The guard now unfastened the rope on each cage and lowered them so that the cage tops were a little below the surface of the ground inside the pit; then he refastened the ropes and stood for some time on the brink looking down at the helpless captives.
“The water rises slowly,” he sneered thickly; “and so I shall have time now for a little sleep.”
It was uncanny to hear words issuing from the mouth of the beast.

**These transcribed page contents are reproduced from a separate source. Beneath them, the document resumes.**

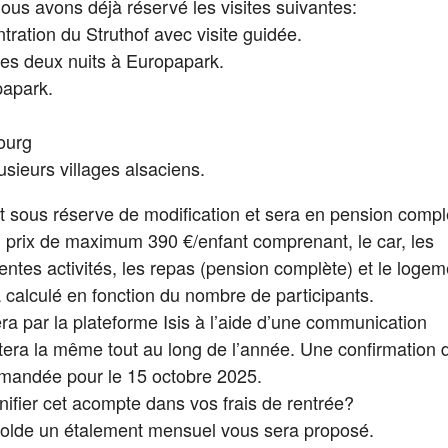
nous avons déjà réservé les visites suivantes:
ration du Struthof avec visite guidée.
les deux nuits à Europapark.
papark.
bourg
lusieurs villages alsaciens.
 sous réserve de modification et sera en pension compl
 prix de maximum 390 €/enfant comprenant, le car, les
entes activités, les repas (pension complète) et le logem
a calculé en fonction du nombre de participants.
ra par la plateforme Isis à l’aide d’une communication
stera la même tout au long de l’année. Une confirmation 
mandée pour le 15 octobre 2025.
nifier cet acompte dans vos frais de rentrée?
 solde un étalement mensuel vous sera proposé.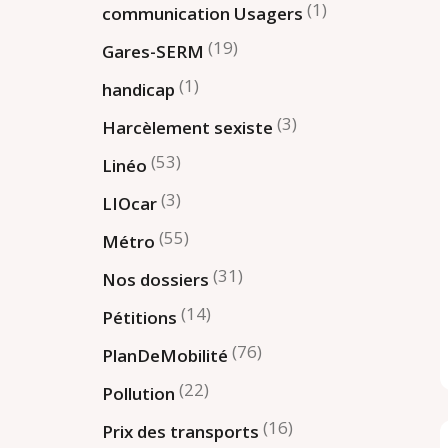
(1)
communication Usagers
(19)
Gares-SERM
(1)
handicap
(3)
Harcèlement sexiste
(53)
Linéo
(3)
LIOcar
(55)
Métro
(31)
Nos dossiers
(14)
Pétitions
(76)
PlanDeMobilité
(22)
Pollution
(16)
Prix des transports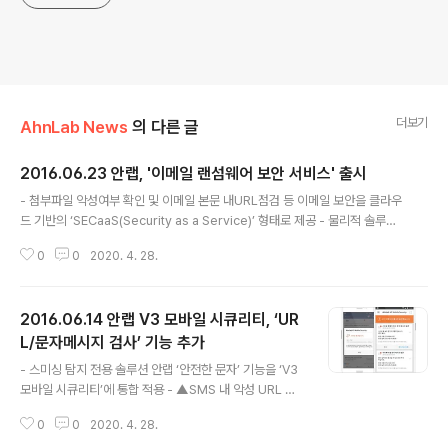
더보기
AhnLab News
의 다른 글
2016.06.23 안랩, '이메일 랜섬웨어 보안 서비스' 출시
글 내용
- 첨부파일 악성여부 확인 및 이메일 본문 내URL점검 등 이메일 보안을 클라우
드 기반의 ‘SECaaS(Security as a Service)’ 형태로 제공 - 물리적 솔루션
구매 및 설치가 필요없어 고객사는 적은 비용으로 전문적인 이메일 보안서비스
0
0
2020. 4. 28.
이용 가능 - ▲첨부파일 악성여부 확인 및 차단 ▲이메일 본문 내 URL 점검 ▲
스팸메일 차단 ▲보안 현황 시각화 대시보드 ▲차단 및 탐지 현황 주/월간 보고
서 등 서비스 제공 안랩(대표 권치중, www.ahnlab.com )의 서비스사업부가
2016.06.14 안랩 V3 모바일 시큐리티, ‘UR
23일 이메일 보안을 클라우드 기반의 서비스 형태로 제공하는 ‘이메일 랜섬웨
어 보안 서비스'를 출시했다. 안랩의 ‘이메일 랜섬웨어 보안서비스’는 ▲이메일
L/문자메시지 검사’ 기능 추가
글 내용
첨부파일의 악성여부 확인 및 차단 ▲이메일 본문 내 URL 점검..
- 스미싱 탐지 전용 솔루션 안랩 ‘안전한 문자’ 기능을 ‘V3
모바일 시큐리티’에 통합 적용 - ▲SMS 내 악성 URL 포
함 여부 실시간 탐지 ▲URL링크로 웹 실행 시 악성 여부
0
0
2020. 4. 28.
사전 감지 기능 추가 안랩(대표 권치중, www.ahnlab.co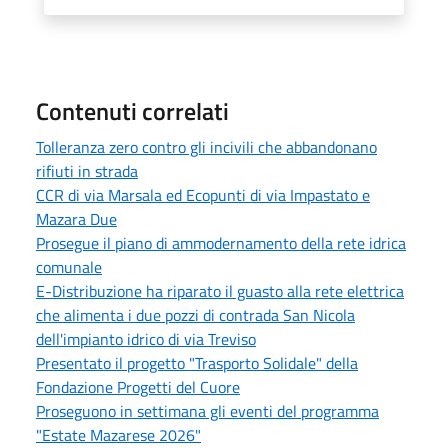
Contenuti correlati
Tolleranza zero contro gli incivili che abbandonano
rifiuti in strada
CCR di via Marsala ed Ecopunti di via Impastato e
Mazara Due
Prosegue il piano di ammodernamento della rete idrica
comunale
E-Distribuzione ha riparato il guasto alla rete elettrica
che alimenta i due pozzi di contrada San Nicola
dell'impianto idrico di via Treviso
Presentato il progetto "Trasporto Solidale" della
Fondazione Progetti del Cuore
Proseguono in settimana gli eventi del programma
"Estate Mazarese 2026"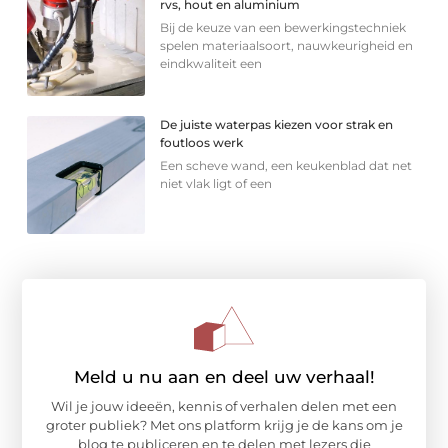
rvs, hout en aluminium
Bij de keuze van een bewerkingstechniek
spelen materiaalsoort, nauwkeurigheid en
eindkwaliteit een
De juiste waterpas kiezen voor strak en
foutloos werk
Een scheve wand, een keukenblad dat net
niet vlak ligt of een
Meld u nu aan en deel uw verhaal!
Wil je jouw ideeën, kennis of verhalen delen met een
groter publiek? Met ons platform krijg je de kans om je
blog te publiceren en te delen met lezers die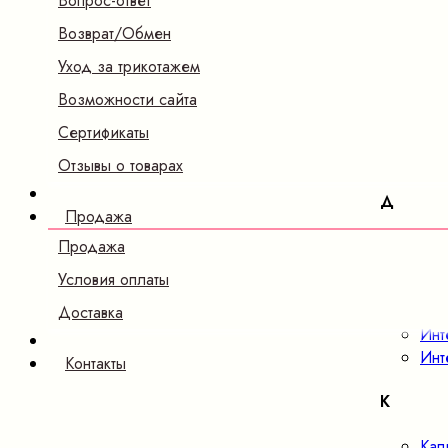
Вопрос-ответ
Б
Возврат/Обмен
Бам
Уход за трикотажем
В
Возможности сайта
Сертификаты
Вел
Ве
Отзывы о товарах
Д
Продажа
Дже
Продажа
Условия оплаты
И
Доставка
Инт
Инт
Контакты
К
Кап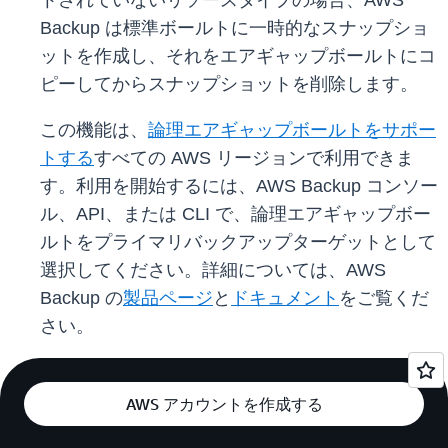
トされていないリソースタイプの場合、AWS
Backup は標準ボールトに一時的なスナップショ
ットを作成し、それをエアギャップボールトにコ
ピーしてからスナップショットを削除します。
この機能は、
論理エアギャップボールトをサポー
トする
すべての AWS リージョンで利用できま
す。利用を開始するには、AWS Backup コンソー
ル、API、または CLI で、論理エアギャップボー
ルトをプライマリバックアップターゲットとして
選択してください。詳細については、AWS
Backup の
製品ページ
と
ドキュメント
をご覧くだ
さい。
AWS アカウントを作成する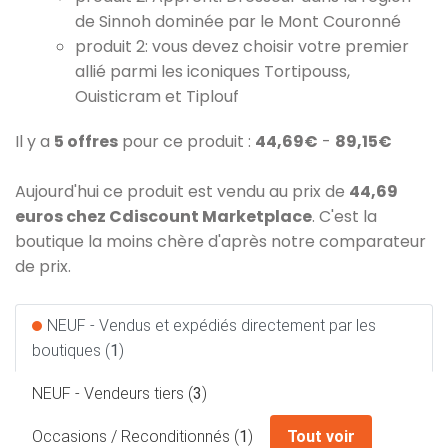
de Sinnoh dominée par le Mont Couronné
produit 2: vous devez choisir votre premier
allié parmi les iconiques Tortipouss,
Ouisticram et Tiplouf
Il y a
5 offres
pour ce produit :
44,69€
-
89,15€
Aujourd'hui ce produit est vendu au prix de
44,69
euros chez Cdiscount Marketplace
. C'est la
boutique la moins chère d'après notre comparateur
de prix.
NEUF - Vendus et expédiés directement par les
boutiques (
1
)
NEUF - Vendeurs tiers (
3
)
Occasions / Reconditionnés (
1
)
Tout voir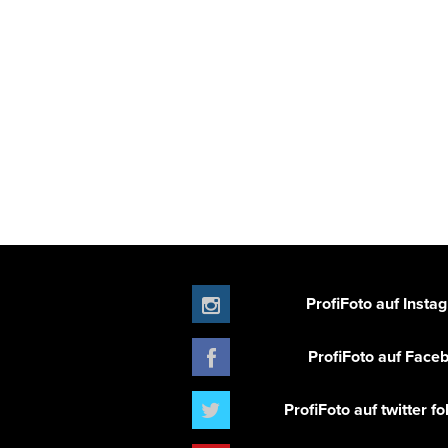
ProfiFoto auf Insta
ProfiFoto auf Face
ProfiFoto auf twitter f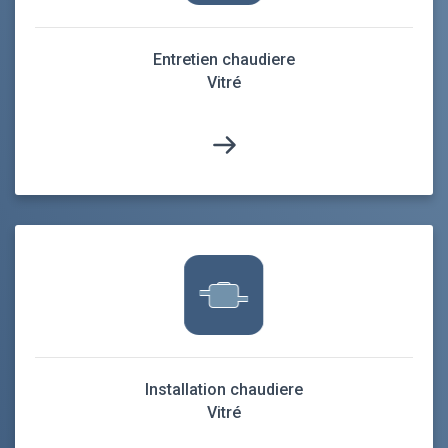
Entretien chaudiere
Vitré
Installation chaudiere
Vitré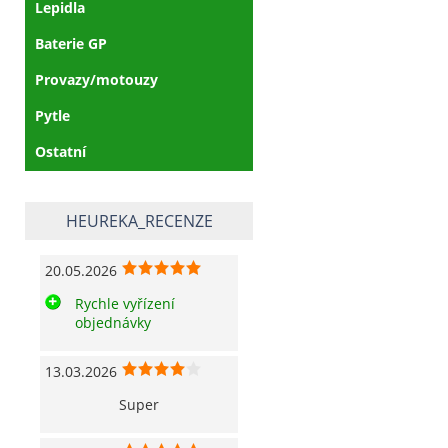
Lepidla
Baterie GP
Provazy/motouzy
Pytle
Ostatní
HEUREKA_RECENZE
20.05.2026
Rychle vyřízení
objednávky
13.03.2026
Super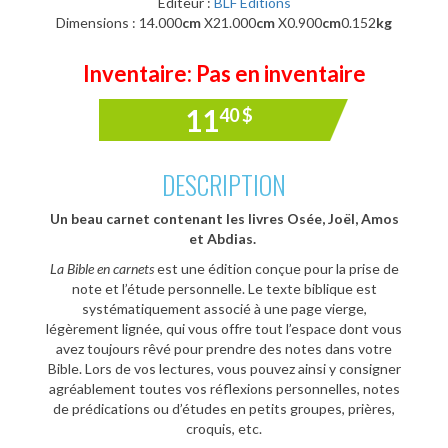
Éditeur :
BLF Éditions
Dimensions : 14.000
cm
X21.000
cm
X0.900
cm
0.152
kg
Inventaire: Pas en inventaire
11
40
$
DESCRIPTION
Un beau carnet contenant les livres Osée, Joël, Amos
et Abdias.
La Bible en carnets
est une édition conçue pour la prise de
note et l’étude personnelle. Le texte biblique est
systématiquement associé à une page vierge,
légèrement lignée, qui vous offre tout l’espace dont vous
avez toujours rêvé pour prendre des notes dans votre
Bible. Lors de vos lectures, vous pouvez ainsi y consigner
agréablement toutes vos réflexions personnelles, notes
de prédications ou d’études en petits groupes, prières,
croquis, etc.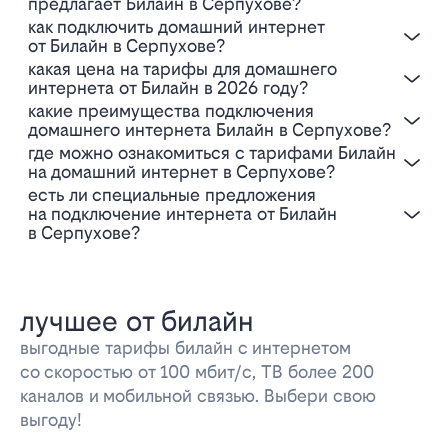
предлагает Билайн в Серпухове?
Как подключить домашний интернет
от Билайн в Серпухове?
Какая цена на тарифы для домашнего
интернета от Билайн в 2026 году?
Какие преимущества подключения
домашнего интернета Билайн в Серпухове?
Где можно ознакомиться с тарифами Билайн
на домашний интернет в Серпухове?
Есть ли специальные предложения
на подключение интернета от Билайн
в Серпухове?
лучшее от билайн
выгодные тарифы билайн с интернетом
со скоростью от 100 мбит/с, ТВ более 200
каналов и мобильной связью. Выбери свою
выгоду!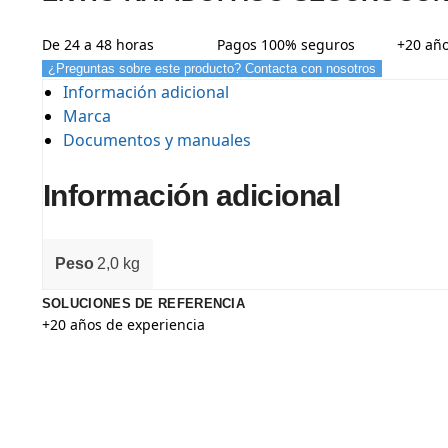
De 24 a 48 horas
Pagos 100% seguros
+20 año
¿Preguntas sobre este producto? Contacta con nosotros
Información adicional
Marca
Documentos y manuales
Información adicional
Peso
2,0 kg
SOLUCIONES DE REFERENCIA
+20 años de experiencia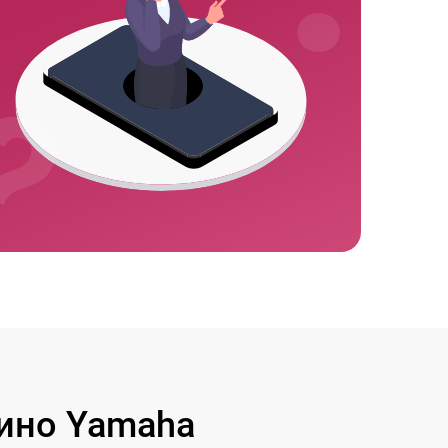
ино Yamaha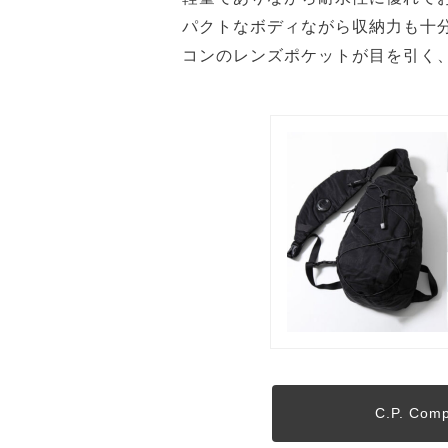
パクトなボディながら収納力も十
コンのレンズポケットが目を引く、まさ
C.P. C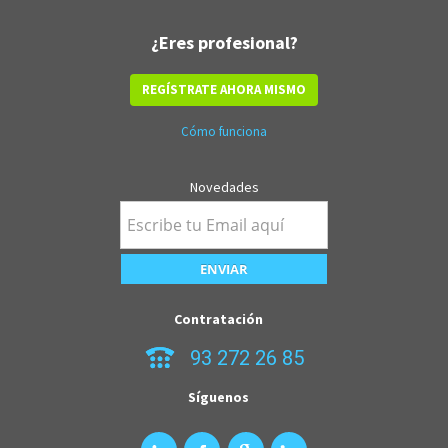
¿Eres profesional?
REGÍSTRATE AHORA MISMO
Cómo funciona
Novedades
Contratación
93 272 26 85
Síguenos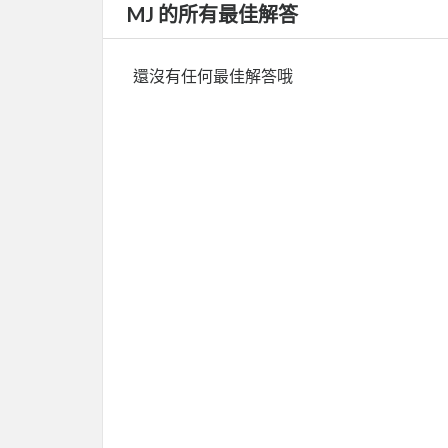
MJ 的所有最佳解答
還沒有任何最佳解答哦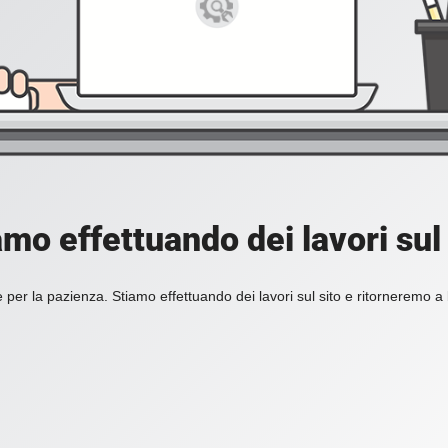
amo effettuando dei lavori sul 
 per la pazienza. Stiamo effettuando dei lavori sul sito e ritorneremo a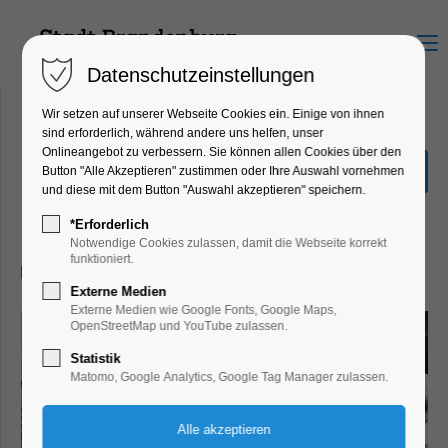
Menu
Datenschutzeinstellungen
Wir setzen auf unserer Webseite Cookies ein. Einige von ihnen
sind erforderlich, während andere uns helfen, unser
Onlineangebot zu verbessern. Sie können allen Cookies über den
Echt Schmuck! Gefundenes
Button "Alle Akzeptieren" zustimmen oder Ihre Auswahl vornehmen
bekommt ein zweites Leben
und diese mit dem Button "Auswahl akzeptieren" speichern.
Ferienkalender, Kinder, Jugend
*Erforderlich
Notwendige Cookies zulassen, damit die Webseite korrekt
funktioniert.
19.08.2026, 14:00–16:00
Externe Medien
Externe Medien wie Google Fonts, Google Maps,
OpenStreetMap und YouTube zulassen.
Statistik
Matomo, Google Analytics, Google Tag Manager zulassen.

They were barely articulate, for although the human brain in the ape’s skull directed the words, the muscles of the larynx in the creature’s throat were normally unequipped for the specialized task of human speech.
The guard lay down on the brink and stretched his massive, squat body.
“Your death cries will awaken me,” he mumbled pleasantly, “when the water begins to envelop your feet and the reptiles start clawing at you through the bars of your cages.” Whereupon, the ape rolled over and began snoring.
It was then that the three captives saw the slanting, evil eyes, the rows of flashing teeth, in a dozen hideous, reptilian faces staring greedily up at them from the rising waters below.
“Quite ingenious,” remarked Tars Tarkas, his stoic face giving no more evidence of fear than did that of the earthman. “When the water partly submerges us, the reptiles will reach in with their claws and begin tearing us to pieces—if there is any life left in us, the rising water will drown it out when it submerges the tops of our cages.”
“How horrible!” gasped Dejah Thoris.
John Carter’s eyes were fastened on the brink of the pit. From his cage he could just see one of the guard’s feet as the fellow lay asleep at the edge of the pit.
Cautioning the others to silence, Carter began swinging his body back and forth while he held fast to the bars of his cage. If he could just get his cage to swinging!—
* * *
The water had risen to about ten feet below their cages.